On 17.08.2022 14:44, Eli Zaretskii wrote:
Date: Wed, 17 Aug 2022 03:05:05 +0300
From: Dmitry Gutov <dgutov@yandex.ru>

If the user-level narrow/widen commands didn't use _actual_ narrowing,
but display engine tricks or whatever (example:
https://github.com/Malabarba/fancy-narrow/), "other parts of the major
mode" wouldn't have to do the usual (save-restriction (widen) ...)
dance, which a lot of code is littered with.

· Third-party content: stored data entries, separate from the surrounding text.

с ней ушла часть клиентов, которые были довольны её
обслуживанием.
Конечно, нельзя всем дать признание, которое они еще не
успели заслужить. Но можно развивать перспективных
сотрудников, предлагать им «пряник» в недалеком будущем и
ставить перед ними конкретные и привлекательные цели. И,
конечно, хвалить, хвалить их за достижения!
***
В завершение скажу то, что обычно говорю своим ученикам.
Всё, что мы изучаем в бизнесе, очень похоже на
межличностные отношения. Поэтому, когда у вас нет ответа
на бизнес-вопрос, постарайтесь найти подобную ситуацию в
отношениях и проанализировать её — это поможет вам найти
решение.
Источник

I don't think this is reliable solution for a general problem such as
this one.  What that package does is prevent _some_ commands and APIs
from escaping the "narrowing".  But in the general case, once you get
low enough into our infrastructure code, there's no way of knowing
what is TRT wrt this "narrowing", because the intent of the caller is
unknown, and quite a few places in our code will happily ignore it.

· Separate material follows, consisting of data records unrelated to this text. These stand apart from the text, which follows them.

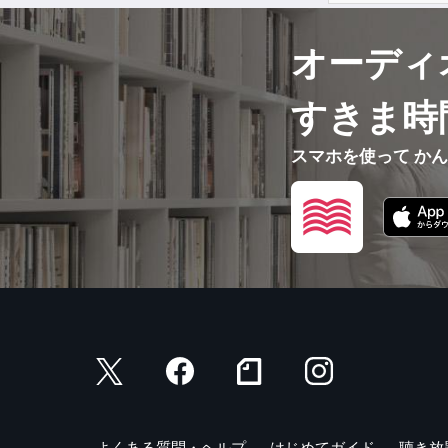
オーディ
すきま時
スマホを使って か
よくある質問・ヘルプ
はじめてガイド
聴き放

Knowing the intent of the narrowing is indeed the problem. A split between user-level ("soft") narrowing and "real" narrowing makes sense to me.

Calling some narrowing "hard" doesn't answer the question of intent, OTOH.

So I think it is eventually unavoidable to have to define some
property of the narrowing that every piece of Emacs will test in order
to understand whether it should or shouldn't move outside of the
narrowed region.

In either approach we'd end up with two kinds of narrowings. The question for me is, which of the approaches will require more effort from Lisp writers to adapt. That is, how many functions and features should specifically handle user-level narrowing.

I'd be happy to be able to remove all the (save-restriction (widen) ...) calls littering the code.